Start of Block
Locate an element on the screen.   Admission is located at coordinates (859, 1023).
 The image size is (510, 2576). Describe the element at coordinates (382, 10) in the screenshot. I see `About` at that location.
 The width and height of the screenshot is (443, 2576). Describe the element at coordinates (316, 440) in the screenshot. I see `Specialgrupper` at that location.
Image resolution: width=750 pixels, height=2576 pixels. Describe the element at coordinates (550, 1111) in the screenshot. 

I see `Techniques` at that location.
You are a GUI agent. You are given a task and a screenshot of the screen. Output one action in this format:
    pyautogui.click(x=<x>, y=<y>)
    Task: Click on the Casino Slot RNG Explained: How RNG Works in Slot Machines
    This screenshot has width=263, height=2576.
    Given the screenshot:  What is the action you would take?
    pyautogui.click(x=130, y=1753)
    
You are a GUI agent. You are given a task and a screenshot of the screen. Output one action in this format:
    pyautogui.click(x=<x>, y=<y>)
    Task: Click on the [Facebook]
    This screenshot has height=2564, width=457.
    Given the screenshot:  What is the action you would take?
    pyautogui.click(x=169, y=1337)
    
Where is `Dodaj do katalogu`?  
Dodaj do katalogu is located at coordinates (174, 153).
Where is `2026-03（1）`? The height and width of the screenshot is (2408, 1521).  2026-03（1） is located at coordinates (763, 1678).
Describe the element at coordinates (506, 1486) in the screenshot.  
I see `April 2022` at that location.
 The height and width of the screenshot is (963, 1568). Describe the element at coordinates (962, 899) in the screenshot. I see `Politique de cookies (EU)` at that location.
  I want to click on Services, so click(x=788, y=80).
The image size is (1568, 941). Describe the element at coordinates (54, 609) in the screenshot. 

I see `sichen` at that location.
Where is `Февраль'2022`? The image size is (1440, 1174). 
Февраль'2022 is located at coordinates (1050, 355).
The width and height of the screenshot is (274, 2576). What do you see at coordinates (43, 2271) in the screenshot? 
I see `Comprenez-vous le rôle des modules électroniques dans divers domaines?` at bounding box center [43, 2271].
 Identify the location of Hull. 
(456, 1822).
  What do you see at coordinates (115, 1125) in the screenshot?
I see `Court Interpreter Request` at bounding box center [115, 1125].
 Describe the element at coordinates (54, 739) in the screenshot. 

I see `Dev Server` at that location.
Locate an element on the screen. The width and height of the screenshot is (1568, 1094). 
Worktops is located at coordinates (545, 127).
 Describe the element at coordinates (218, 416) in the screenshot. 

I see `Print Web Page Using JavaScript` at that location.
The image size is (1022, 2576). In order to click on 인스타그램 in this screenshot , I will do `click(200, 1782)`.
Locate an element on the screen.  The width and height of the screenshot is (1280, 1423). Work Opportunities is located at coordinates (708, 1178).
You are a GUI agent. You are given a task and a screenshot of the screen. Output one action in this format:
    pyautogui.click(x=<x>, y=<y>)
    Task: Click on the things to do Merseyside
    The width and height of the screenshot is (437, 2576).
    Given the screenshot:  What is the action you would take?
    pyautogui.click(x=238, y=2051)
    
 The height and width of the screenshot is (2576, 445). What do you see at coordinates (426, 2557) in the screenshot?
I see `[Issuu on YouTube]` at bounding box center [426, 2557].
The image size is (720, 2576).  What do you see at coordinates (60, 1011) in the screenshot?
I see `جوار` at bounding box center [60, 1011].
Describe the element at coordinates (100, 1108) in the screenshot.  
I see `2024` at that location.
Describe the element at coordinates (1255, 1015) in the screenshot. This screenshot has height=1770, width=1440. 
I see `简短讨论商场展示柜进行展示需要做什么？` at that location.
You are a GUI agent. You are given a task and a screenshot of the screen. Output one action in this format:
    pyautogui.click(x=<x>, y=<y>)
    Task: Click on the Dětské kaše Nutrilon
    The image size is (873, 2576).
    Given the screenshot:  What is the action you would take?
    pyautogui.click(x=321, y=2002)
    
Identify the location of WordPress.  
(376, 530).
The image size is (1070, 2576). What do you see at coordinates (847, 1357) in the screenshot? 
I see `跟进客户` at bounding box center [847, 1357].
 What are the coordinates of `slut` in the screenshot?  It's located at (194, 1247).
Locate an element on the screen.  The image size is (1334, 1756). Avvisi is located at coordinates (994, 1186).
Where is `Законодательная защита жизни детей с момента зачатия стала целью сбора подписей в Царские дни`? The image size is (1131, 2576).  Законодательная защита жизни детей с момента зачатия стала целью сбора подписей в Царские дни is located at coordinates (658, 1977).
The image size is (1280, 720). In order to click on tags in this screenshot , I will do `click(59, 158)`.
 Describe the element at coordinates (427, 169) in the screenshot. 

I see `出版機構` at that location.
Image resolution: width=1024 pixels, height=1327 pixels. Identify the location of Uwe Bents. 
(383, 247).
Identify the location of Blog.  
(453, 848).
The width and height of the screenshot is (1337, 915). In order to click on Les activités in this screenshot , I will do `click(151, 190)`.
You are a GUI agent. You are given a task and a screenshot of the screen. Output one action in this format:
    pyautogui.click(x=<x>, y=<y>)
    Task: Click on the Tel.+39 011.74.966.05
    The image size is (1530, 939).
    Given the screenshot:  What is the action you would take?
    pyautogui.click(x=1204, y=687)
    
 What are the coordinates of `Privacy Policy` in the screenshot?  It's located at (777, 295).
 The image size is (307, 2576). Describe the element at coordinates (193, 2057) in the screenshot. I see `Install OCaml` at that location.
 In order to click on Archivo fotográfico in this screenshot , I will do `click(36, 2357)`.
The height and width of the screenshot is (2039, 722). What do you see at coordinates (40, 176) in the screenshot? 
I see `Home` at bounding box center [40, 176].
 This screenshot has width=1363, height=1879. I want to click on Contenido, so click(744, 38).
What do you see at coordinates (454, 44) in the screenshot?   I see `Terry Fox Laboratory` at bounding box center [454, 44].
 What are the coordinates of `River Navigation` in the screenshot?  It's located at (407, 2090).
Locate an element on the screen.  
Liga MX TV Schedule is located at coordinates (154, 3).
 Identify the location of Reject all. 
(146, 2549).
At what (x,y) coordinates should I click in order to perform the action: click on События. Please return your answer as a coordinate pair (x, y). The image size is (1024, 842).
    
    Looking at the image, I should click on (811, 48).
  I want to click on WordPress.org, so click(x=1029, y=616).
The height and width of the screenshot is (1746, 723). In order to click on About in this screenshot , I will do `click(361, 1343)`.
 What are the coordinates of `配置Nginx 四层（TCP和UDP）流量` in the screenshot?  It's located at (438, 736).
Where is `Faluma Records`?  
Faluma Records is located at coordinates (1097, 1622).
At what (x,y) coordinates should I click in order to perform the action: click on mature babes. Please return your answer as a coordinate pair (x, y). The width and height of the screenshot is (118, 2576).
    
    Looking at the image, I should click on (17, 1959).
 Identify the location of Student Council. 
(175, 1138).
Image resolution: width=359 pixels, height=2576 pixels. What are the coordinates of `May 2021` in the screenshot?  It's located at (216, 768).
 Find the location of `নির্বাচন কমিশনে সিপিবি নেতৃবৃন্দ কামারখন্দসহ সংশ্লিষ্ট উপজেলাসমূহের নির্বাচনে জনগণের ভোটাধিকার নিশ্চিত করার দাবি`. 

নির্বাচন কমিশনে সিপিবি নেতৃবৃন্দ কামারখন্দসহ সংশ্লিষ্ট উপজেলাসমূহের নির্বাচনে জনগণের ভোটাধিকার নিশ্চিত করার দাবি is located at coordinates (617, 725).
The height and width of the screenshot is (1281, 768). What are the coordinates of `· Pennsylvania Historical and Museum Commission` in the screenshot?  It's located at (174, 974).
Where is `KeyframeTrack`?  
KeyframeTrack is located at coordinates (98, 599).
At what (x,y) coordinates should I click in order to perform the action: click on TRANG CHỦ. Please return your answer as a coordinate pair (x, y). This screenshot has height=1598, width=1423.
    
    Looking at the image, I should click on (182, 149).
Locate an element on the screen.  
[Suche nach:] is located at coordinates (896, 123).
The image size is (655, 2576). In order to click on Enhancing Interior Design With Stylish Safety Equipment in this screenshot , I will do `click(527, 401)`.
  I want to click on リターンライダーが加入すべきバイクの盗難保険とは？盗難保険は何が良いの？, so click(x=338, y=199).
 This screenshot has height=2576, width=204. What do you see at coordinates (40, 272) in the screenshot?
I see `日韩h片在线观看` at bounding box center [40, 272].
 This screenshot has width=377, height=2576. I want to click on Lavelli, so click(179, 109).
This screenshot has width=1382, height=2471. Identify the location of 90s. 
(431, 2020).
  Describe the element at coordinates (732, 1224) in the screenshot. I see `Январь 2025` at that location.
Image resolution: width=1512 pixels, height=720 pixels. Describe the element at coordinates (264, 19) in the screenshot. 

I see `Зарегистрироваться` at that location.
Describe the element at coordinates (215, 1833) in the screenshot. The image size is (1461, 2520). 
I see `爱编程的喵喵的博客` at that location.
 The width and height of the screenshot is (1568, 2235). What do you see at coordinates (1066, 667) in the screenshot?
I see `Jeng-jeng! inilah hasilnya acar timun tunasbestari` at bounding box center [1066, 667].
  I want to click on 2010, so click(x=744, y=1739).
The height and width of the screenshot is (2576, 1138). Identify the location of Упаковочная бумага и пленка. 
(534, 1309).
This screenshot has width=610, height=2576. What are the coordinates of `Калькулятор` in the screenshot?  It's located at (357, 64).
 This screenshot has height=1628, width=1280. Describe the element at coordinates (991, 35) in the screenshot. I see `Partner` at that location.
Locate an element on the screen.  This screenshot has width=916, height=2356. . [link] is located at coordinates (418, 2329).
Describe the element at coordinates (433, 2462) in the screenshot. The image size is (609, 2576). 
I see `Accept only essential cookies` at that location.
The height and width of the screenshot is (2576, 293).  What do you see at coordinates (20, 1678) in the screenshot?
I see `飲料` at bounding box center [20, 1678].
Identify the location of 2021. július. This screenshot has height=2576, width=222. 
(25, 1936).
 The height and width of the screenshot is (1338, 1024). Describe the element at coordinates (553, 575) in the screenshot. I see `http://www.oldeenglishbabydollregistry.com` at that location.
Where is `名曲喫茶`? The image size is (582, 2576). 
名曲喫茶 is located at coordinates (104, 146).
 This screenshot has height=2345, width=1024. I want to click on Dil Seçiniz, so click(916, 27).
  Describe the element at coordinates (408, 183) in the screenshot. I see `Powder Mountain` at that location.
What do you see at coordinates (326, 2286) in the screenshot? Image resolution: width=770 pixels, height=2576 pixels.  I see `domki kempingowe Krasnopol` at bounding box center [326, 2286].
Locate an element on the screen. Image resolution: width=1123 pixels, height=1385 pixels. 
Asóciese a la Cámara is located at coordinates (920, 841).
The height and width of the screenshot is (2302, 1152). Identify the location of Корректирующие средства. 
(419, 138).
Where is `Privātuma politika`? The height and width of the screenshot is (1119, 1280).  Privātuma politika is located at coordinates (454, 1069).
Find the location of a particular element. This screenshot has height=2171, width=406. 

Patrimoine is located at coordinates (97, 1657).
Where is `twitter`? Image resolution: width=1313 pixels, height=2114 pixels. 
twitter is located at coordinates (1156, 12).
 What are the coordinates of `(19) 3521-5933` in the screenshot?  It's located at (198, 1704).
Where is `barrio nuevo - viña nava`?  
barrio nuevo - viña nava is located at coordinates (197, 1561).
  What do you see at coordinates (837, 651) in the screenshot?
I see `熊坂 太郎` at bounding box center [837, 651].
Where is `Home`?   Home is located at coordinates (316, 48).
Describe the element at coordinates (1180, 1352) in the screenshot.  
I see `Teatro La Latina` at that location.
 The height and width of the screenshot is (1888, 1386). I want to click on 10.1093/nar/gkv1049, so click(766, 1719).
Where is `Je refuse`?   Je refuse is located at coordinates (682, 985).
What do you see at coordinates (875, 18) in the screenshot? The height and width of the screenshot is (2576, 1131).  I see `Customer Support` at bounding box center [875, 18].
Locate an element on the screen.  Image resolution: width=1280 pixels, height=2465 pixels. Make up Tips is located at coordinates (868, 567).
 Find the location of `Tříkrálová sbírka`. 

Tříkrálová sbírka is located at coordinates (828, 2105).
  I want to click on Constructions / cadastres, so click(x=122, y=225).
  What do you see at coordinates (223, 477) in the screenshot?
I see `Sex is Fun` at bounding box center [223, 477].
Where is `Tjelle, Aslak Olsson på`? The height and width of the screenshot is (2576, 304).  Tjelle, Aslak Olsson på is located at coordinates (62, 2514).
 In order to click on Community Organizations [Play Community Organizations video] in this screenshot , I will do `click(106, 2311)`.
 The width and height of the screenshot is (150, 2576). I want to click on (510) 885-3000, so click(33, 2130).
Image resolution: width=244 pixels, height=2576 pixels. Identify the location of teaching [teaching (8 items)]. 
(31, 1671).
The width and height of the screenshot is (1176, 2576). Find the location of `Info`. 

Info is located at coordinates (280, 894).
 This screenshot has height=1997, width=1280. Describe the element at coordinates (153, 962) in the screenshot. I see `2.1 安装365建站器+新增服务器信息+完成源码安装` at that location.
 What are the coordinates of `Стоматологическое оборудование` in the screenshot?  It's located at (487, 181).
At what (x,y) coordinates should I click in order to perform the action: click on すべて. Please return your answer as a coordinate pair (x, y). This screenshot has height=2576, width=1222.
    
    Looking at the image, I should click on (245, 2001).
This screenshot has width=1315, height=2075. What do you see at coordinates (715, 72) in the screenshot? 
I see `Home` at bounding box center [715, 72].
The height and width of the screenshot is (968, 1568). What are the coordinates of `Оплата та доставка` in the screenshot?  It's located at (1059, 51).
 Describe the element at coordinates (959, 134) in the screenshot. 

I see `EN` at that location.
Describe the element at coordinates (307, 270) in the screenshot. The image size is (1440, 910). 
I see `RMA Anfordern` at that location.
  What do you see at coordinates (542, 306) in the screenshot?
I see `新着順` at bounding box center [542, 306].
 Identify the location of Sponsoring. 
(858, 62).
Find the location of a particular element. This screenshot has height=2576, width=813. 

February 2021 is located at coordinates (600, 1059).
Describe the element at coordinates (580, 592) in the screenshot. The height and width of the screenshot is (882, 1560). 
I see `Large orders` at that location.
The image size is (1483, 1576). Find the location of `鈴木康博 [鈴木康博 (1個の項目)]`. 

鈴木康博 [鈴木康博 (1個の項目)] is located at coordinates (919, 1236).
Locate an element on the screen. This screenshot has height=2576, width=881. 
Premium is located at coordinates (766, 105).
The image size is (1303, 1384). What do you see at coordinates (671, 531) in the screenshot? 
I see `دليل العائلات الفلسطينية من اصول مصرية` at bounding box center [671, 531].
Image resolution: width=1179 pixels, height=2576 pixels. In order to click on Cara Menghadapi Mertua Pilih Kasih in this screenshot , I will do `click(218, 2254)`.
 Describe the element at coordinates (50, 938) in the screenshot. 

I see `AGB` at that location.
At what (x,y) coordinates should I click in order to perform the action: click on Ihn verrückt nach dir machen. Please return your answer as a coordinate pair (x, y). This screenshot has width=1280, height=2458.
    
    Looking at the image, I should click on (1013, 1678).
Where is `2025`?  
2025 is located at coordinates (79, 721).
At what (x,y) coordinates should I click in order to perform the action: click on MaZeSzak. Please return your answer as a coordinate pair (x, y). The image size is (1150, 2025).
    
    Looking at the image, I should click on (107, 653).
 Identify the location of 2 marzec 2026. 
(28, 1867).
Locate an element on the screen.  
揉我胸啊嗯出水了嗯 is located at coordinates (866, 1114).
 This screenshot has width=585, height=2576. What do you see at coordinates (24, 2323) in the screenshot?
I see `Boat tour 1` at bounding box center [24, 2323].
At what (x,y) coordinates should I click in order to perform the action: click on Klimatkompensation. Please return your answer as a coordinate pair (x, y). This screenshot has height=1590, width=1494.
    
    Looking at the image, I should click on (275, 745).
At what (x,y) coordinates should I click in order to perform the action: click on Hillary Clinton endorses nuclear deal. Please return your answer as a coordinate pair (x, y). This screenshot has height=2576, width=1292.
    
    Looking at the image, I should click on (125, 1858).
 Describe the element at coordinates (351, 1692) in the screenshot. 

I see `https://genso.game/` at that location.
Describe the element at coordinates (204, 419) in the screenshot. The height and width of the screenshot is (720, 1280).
End of Block
Your task: Reproduce exactly the first line of the listing and every line after it, through the one containing "Task: Click on the Casino". Nothing else belongs in the output.

Task output:
Locate an element on the screen.   Admission is located at coordinates (859, 1023).
 The image size is (510, 2576). Describe the element at coordinates (382, 10) in the screenshot. I see `About` at that location.
 The width and height of the screenshot is (443, 2576). Describe the element at coordinates (316, 440) in the screenshot. I see `Specialgrupper` at that location.
Image resolution: width=750 pixels, height=2576 pixels. Describe the element at coordinates (550, 1111) in the screenshot. 

I see `Techniques` at that location.
You are a GUI agent. You are given a task and a screenshot of the screen. Output one action in this format:
    pyautogui.click(x=<x>, y=<y>)
    Task: Click on the Casino Slot RNG Explained: How RNG Works in Slot Machines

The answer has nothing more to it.